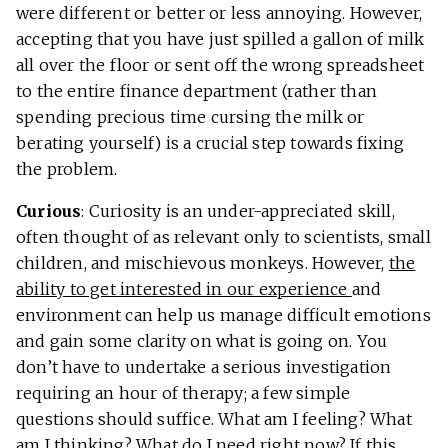
were different or better or less annoying. However,
accepting that you have just spilled a gallon of milk
all over the floor or sent off the wrong spreadsheet
to the entire finance department (rather than
spending precious time cursing the milk or
berating yourself) is a crucial step towards fixing
the problem.
Curious
: Curiosity is an under-appreciated skill,
often thought of as relevant only to scientists, small
children, and mischievous monkeys. However,
the
ability to get interested in our experience
and
environment can help us manage difficult emotions
and gain some clarity on what is going on. You
don’t have to undertake a serious investigation
requiring an hour of therapy; a few simple
questions should suffice. What am I feeling? What
am I thinking? What do I need right now? If this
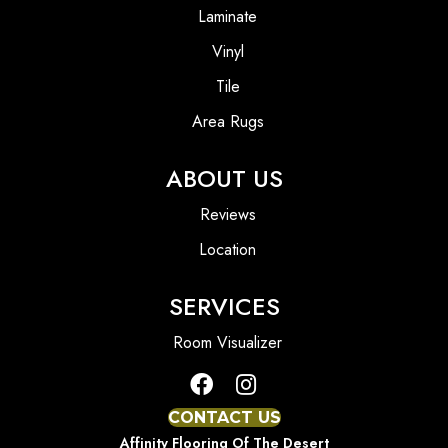
Laminate
Vinyl
Tile
Area Rugs
ABOUT US
Reviews
Location
SERVICES
Room Visualizer
CONTACT US
Affinity Flooring Of The Desert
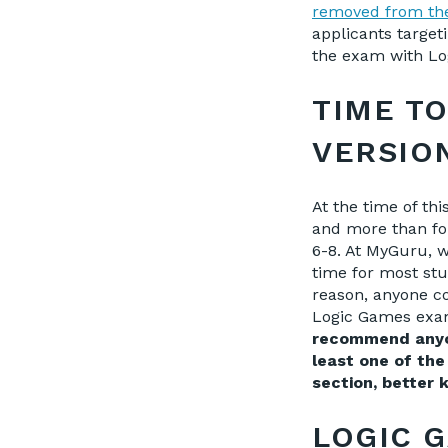
removed from th
applicants target
the exam with Lo
TIME T
VERSIO
At the time of thi
and more than fo
6-8. At MyGuru, w
time for most stu
reas
on, anyone c
Logic Games ex
recommend anyon
least one of the
section, better
LOGIC 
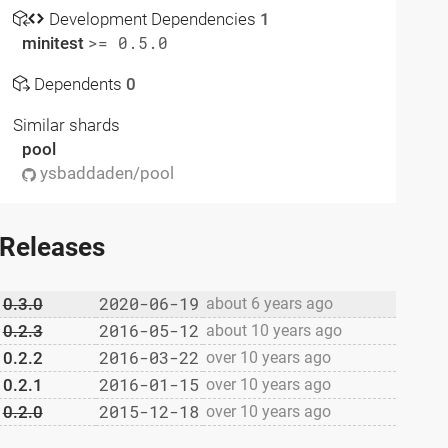
Development Dependencies
1
minitest
>= 0.5.0
Dependents
0
Similar shards
pool
ysbaddaden/pool
Releases
2020-06-19
0.3.0
about 6 years ago
2016-05-12
0.2.3
about 10 years ago
2016-03-22
0.2.2
over 10 years ago
2016-01-15
0.2.1
over 10 years ago
2015-12-18
0.2.0
over 10 years ago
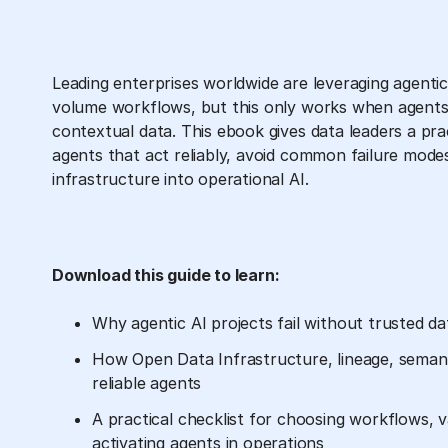
Leading enterprises worldwide are leveraging agenti
volume workflows, but this only works when agents
contextual data. This ebook gives data leaders a pra
agents that act reliably, avoid common failure mode
infrastructure into operational AI.
Download this guide to learn:
Why agentic AI projects fail without trusted d
How Open Data Infrastructure, lineage, seman
reliable agents
A practical checklist for choosing workflows, v
activating agents in operations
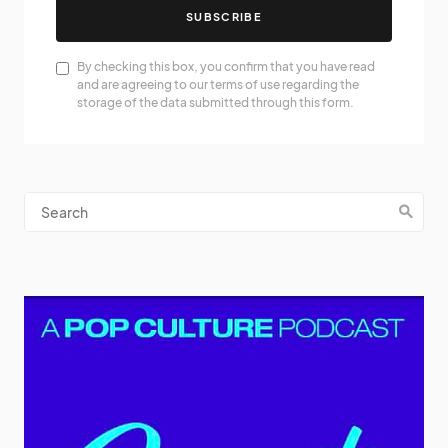
SUBSCRIBE
By checking this box, you confirm that you have read
and are agreeing to our terms of use regarding the
storage of the data submitted through this form.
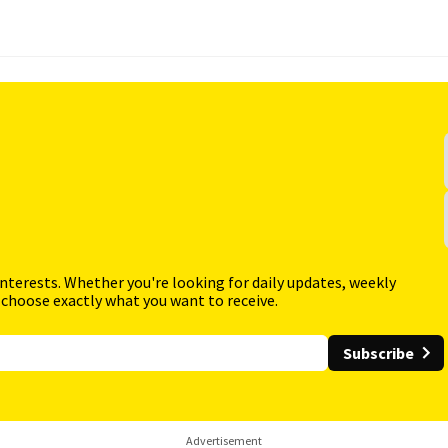
interests. Whether you're looking for daily updates, weekly
 choose exactly what you want to receive.
Subscribe
Advertisement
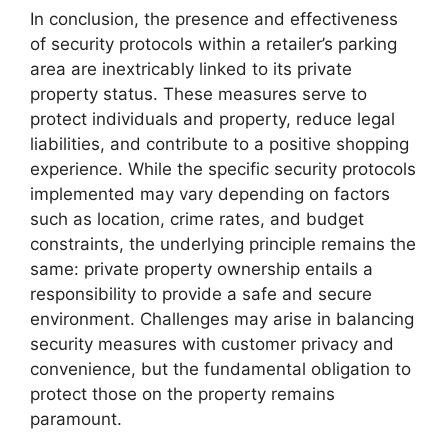
In conclusion, the presence and effectiveness
of security protocols within a retailer’s parking
area are inextricably linked to its private
property status. These measures serve to
protect individuals and property, reduce legal
liabilities, and contribute to a positive shopping
experience. While the specific security protocols
implemented may vary depending on factors
such as location, crime rates, and budget
constraints, the underlying principle remains the
same: private property ownership entails a
responsibility to provide a safe and secure
environment. Challenges may arise in balancing
security measures with customer privacy and
convenience, but the fundamental obligation to
protect those on the property remains
paramount.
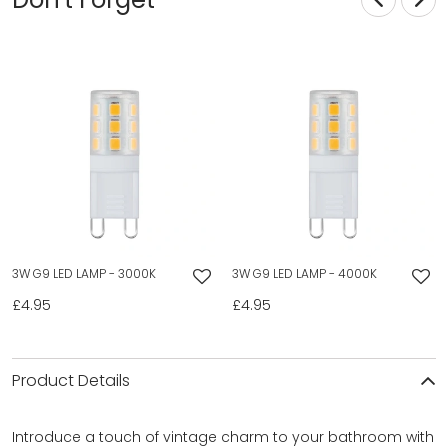
3W G9 LED LAMP - 3000K
3W G9 LED LAMP - 4000K
£4.95
£4.95
Product Details
Introduce a touch of vintage charm to your bathroom with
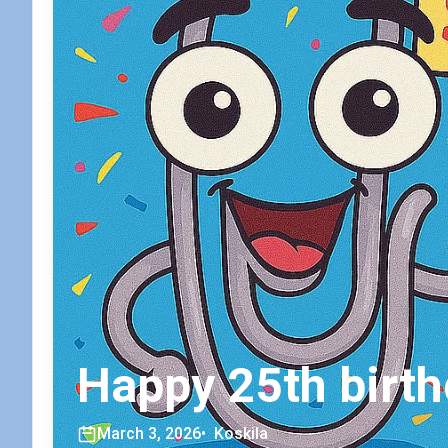
Happy 25th birth
March 3, 2026
•
Koskila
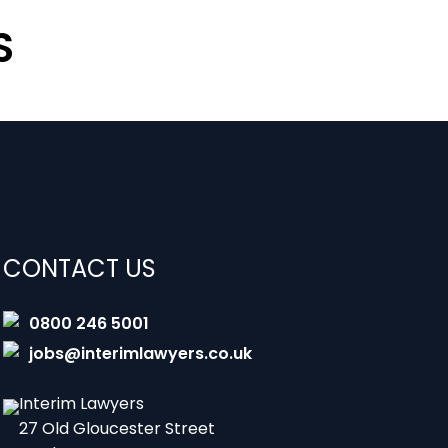
S
CONTACT US
0800 246 5001
jobs@interimlawyers.co.uk
Interim Lawyers
27 Old Gloucester Street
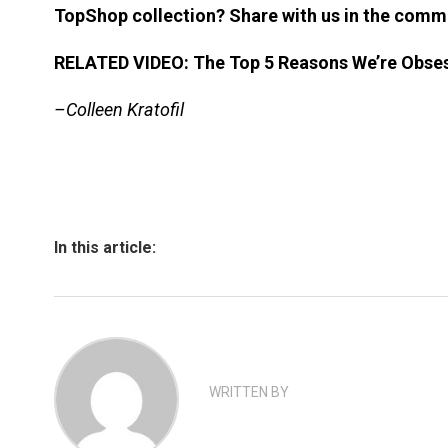
TopShop collection? Share with us in the comm
RELATED VIDEO: The Top 5 Reasons We’re Obses
–Colleen Kratofil
In this article:
WRITTEN BY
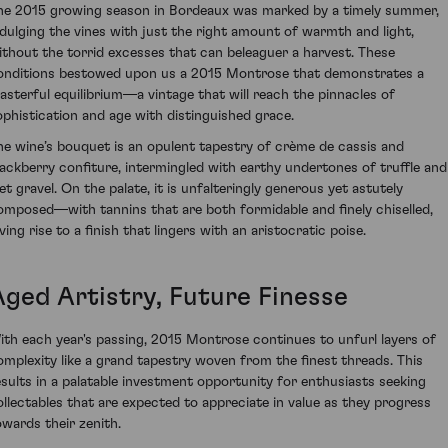
he 2015 growing season in Bordeaux was marked by a timely summer,
ndulging the vines with just the right amount of warmth and light,
ithout the torrid excesses that can beleaguer a harvest. These
onditions bestowed upon us a 2015 Montrose that demonstrates a
asterful equilibrium—a vintage that will reach the pinnacles of
ophistication and age with distinguished grace.
he wine’s bouquet is an opulent tapestry of crème de cassis and
lackberry confiture, intermingled with earthy undertones of truffle and
et gravel. On the palate, it is unfalteringly generous yet astutely
omposed—with tannins that are both formidable and finely chiselled,
ving rise to a finish that lingers with an aristocratic poise.
Aged Artistry, Future Finesse
ith each year's passing, 2015 Montrose continues to unfurl layers of
omplexity like a grand tapestry woven from the finest threads. This
esults in a palatable investment opportunity for enthusiasts seeking
ollectables that are expected to appreciate in value as they progress
owards their zenith.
======
Set down every entry word for word, but omit the pictures.

were different or better or less annoying. However,
accepting that you have just spilled a gallon of milk
all over the floor or sent off the wrong spreadsheet
to the entire finance department (rather than
spending precious time cursing the milk or
berating yourself) is a crucial step towards fixing
the problem.
Curious
: Curiosity is an under-appreciated skill,
often thought of as relevant only to scientists, small
children, and mischievous monkeys. However,
the
ability to get interested in our experience
and
environment can help us manage difficult emotions
and gain some clarity on what is going on. You
don’t have to undertake a serious investigation
requiring an hour of therapy; a few simple
questions should suffice. What am I feeling? What
am I thinking? What do I need right now? If this
Laminate
Vinyl
Tile
Area Rugs
ABOUT US
Reviews
Location
SERVICES
Room Visualizer
CONTACT US
Affinity Flooring Of The Desert
removed from th
applicants target
the exam with Lo
TIME T
VERSIO
At the time of thi
and more than fo
6-8. At MyGuru, w
time for most stu
reas
on, anyone c
Logic Games ex
recommend anyon
least one of the
section, better
LOGIC 
Development Dependencies
1
minitest
>= 0.5.0
Dependents
0
Similar shards
pool
ysbaddaden/pool
Releases
2020-06-19
0.3.0
about 6 years ago
2016-05-12
0.2.3
about 10 years ago
2016-03-22
0.2.2
over 10 years ago
2016-01-15
0.2.1
over 10 years ago
2015-12-18
0.2.0
over 10 years ago
Leading enterprises worldwide are leveraging agenti
volume workflows, but this only works when agents
contextual data. This ebook gives data leaders a pra
agents that act reliably, avoid common failure mode
infrastructure into operational AI.
Download this guide to learn:
Why agentic AI projects fail without trusted d
How Open Data Infrastructure, lineage, seman
reliable agents
A practical checklist for choosing workflows, v
activating agents in operations
SUBSCRIBE
By checking this box, you confirm that you have read
and are agreeing to our terms of use regarding the
storage of the data submitted through this form.
interests. Whether you're looking for daily updates, weekly
 choose exactly what you want to receive.
Subscribe
Advertisement
In conclusion, the presence and effectiveness
of security protocols within a retailer’s parking
area are inextricably linked to its private
property status. These measures serve to
protect individuals and property, reduce legal
liabilities, and contribute to a positive shopping
experience. While the specific security protocols
implemented may vary depending on factors
such as location, crime rates, and budget
constraints, the underlying principle remains the
same: private property ownership entails a
responsibility to provide a safe and secure
environment. Challenges may arise in balancing
security measures with customer privacy and
convenience, but the fundamental obligation to
protect those on the property remains
paramount.
3W G9 LED LAMP - 3000K
3W G9 LED LAMP - 4000K
£4.95
£4.95
Product Details
Introduce a touch of vintage charm to your bathroom with
Happy 25th birth
March 3, 2026
•
Koskila
S
CONTACT US
0800 246 5001
jobs@interimlawyers.co.uk
Interim Lawyers
27 Old Gloucester Street
TopShop collection? Share with us in the comm
RELATED VIDEO: The Top 5 Reasons We’re Obses
–Colleen Kratofil
In this article:
WRITTEN BY
he 2015 growing season in Bordeaux was marked by a timely summer,
ndulging the vines with just the right amount of warmth and light,
ithout the torrid excesses that can beleaguer a harvest. These
onditions bestowed upon us a 2015 Montrose that demonstrates a
asterful equilibrium—a vintage that will reach the pinnacles of
ophistication and age with distinguished grace.
he wine’s bouquet is an opulent tapestry of crème de cassis and
lackberry confiture, intermingled with earthy undertones of truffle and
et gravel. On the palate, it is unfalteringly generous yet astutely
omposed—with tannins that are both formidable and finely chiselled,
ving rise to a finish that lingers with an aristocratic poise.
Aged Artistry, Future Finesse
ith each year's passing, 2015 Montrose continues to unfurl layers of
omplexity like a grand tapestry woven from the finest threads. This
esults in a palatable investment opportunity for enthusiasts seeking
ollectables that are expected to appreciate in value as they progress
owards their zenith.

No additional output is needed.